Starting from Nehalem microarchitecture (2007), Intel CPUs internally performs 16-byte moves, thus rendering REP STOSQ equally fast to REP STOSD. Emitting STOSQ followed by STOSD only increases latency. The following also applies to STOS.

The two components of performance characteristics of REP String varies further depending on granularity, align-
ment, and/or count values. Generally, MOVSB is used to handle very small chunks of data. Therefore, processor
implementation of REP MOVSB is optimized to handle ECX < 4. Using REP MOVSB with ECX > 3 will achieve low data
throughput due to not only byte-granular data transfer but also additional startup overhead. The latency for MOVSB,
is 9 cycles if ECX < 4; otherwise REP MOVSB with ECX >9 have a 50-cycle startup cost.
For REP string of larger granularity data transfer, as ECX value increases, the startup overhead of REP String exhibit
step-wise increase:
• Short string (ECX <= 12): the latency of REP MOVSW/MOVSD/MOVSQ is about 20 cycles.
• Fast string (ECX >= 76: excluding REP MOVSB): the processor implementation provides hardware optimization by
moving as many pieces of data in 16 bytes as possible. The latency of REP string latency will vary if one of the 16-
byte data transfer spans across cache line boundary:
— Split-free: the latency consists of a startup cost of about 40 cycles and each 64 bytes of data adds 4 cycles.
— Cache splits: the latency consists of a startup cost of about 35 cycles and each 64 bytes of data adds 6cycles.
• Intermediate string lengths: the latency of REP MOVSW/MOVSD/MOVSQ has a startup cost of about 15 cycles
plus one cycle for each iteration of the data movement in word/dword/qword.

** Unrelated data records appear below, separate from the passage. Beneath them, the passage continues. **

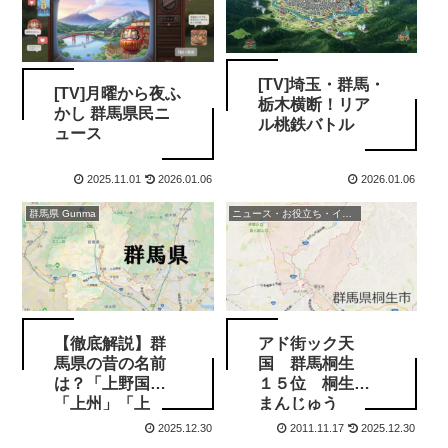
[TV]埼玉・群馬・
[TV]月曜から夜ふ
栃木横断！リア
かし 群馬県民ニ
ル桃鉄バトル
ュース
2025.11.01
2026.01.06
2026.01.06
群馬県 Gunma
ニュース・お役立ち・イベント情報
【徹底解説】群
アド街ック天
馬県の昔の名前
国 群馬桐生
は？「上野国」
１５位 桐生の
「上州」「上
まんじゅう
毛」の由来と歴
2025.12.30
2011.11.17
2025.12.30
史を紐解く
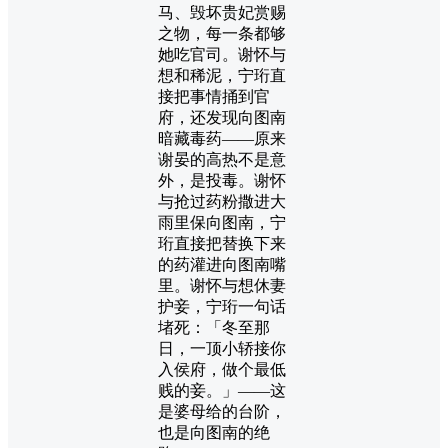
马、毁坏贵妃赏赐
之物，每一条都够
她吃官司。谢怀与
想和稀泥，宁珩直
接把事情捅到官
府，还发现向图南
暗藏毒药——原来
谢晏的高热不是意
外，是投毒。谢怀
与抢过药粉撒进大
雨里保向图南，宁
珩直接把替换下来
的药灌进向图南嘴
里。谢怀与想休妻
护妾，宁珩一句话
堵死：「冬至那
日，一顶小轿接你
入侯府，做个最低
贱的妾。」——这
是婆母给的台阶，
也是向图南的绝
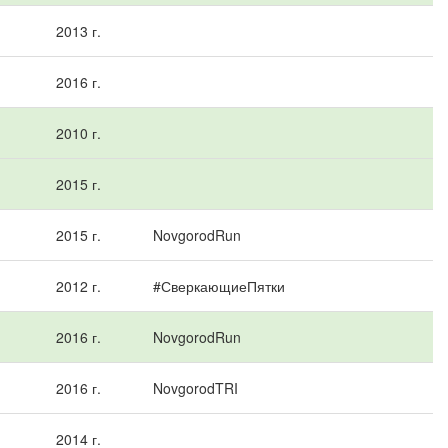
2013 г.
2016 г.
2010 г.
2015 г.
2015 г.
NovgorodRun
2012 г.
#СверкающиеПятки
2016 г.
NovgorodRun
2016 г.
NovgorodTRI
2014 г.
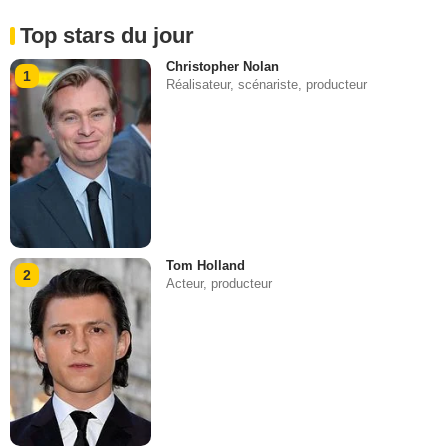
Top stars du jour
Christopher Nolan
1
Réalisateur, scénariste, producteur
Tom Holland
2
Acteur, producteur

AMD processors starting from Bulldozer (2011) also implement fast string optimizations. Newer manuals do not mention the REP prefix, instead recommending using SIMD for block transfer, which is infeasible to implement in DMD.

Family 15h processors include a special "fast-string" microcode implementation that may be executed
when the REP prefix is applied to the MOVS or STOS instructions. The following conditions must be
met to benefit from the "fast string" microcode:
• The REP prefix is applied to the MOVS or STOS instruction (other instructions such as CMPS do
not have fast-string microcode).
• The memory destination address (and the source address for MOVS) must be data-size aligned so
any fraction of a 128-bit transfer at the end can be handled by the regular micro code.
• DF must be 0.
• The source and destination blocks must not overlap (for MOVS).
The memory addresses do not need to be 16-byte aligned, nor does the number of bytes to be moved
or stored need to be divisible by 16, but meeting either of these conditions will improve efficiency.
The microcode executes data-sized moves (or stores) until a 16-byte boundary is reached, then moves
16 bytes at a time until fewer than 16 bytes remain to be moved (or stored), then executes data-sized
moves to finish.

Micro-benchmark

import core.time;
import core.stdc.stdio;

void fake_memset(char* ptr, char c, size_t n)
{
    ptr[0 .. n] = c;
}

void test_memset(alias arr, uint n)()
{

    auto t0 = MonoTime.currTime;
    foreach (_; 0 .. 100_000_000)
    {
        fake_memset(arr.ptr, 0xcc, n);
    }
    auto t1 = MonoTime.currTime;
    printf("memset n=%d time=%s\n", n, (t1 - t0).toString().ptr);
}

void main()
{
    char[100] arr;
    test_memset!(arr, 32); // 8-byte aligned
    test_memset!(arr, 36); // 4-byte aligned
    test_memset!(arr, 39);
}

With master:

memset n=32 time=2 secs, 32 ms, 296 μs, and 2 hnsecs
memset n=36 time=1 sec, 514 ms, 984 μs, and 8 hnsecs
memset n=39 time=1 sec, 512 ms, 711 μs, and 5 hnsecs

With this PR:

memset n=32 time=898 ms, 20 μs, and 9 hnsecs
memset n=36 time=881 ms, 713 μs, and 8 hnsecs
memset n=39 time=902 ms, 584 μs, and 1 hnsec

This benchmark intentionally chooses "intermediate string lengths" in Intel's manual, to show that emitting STOSQ does not help even in the worst case.

Fixing #22448

Removing I64 code paths allows simply flipping several int variables to long, so cases where offset > int.max are compiled correctly. Which is rather trivial.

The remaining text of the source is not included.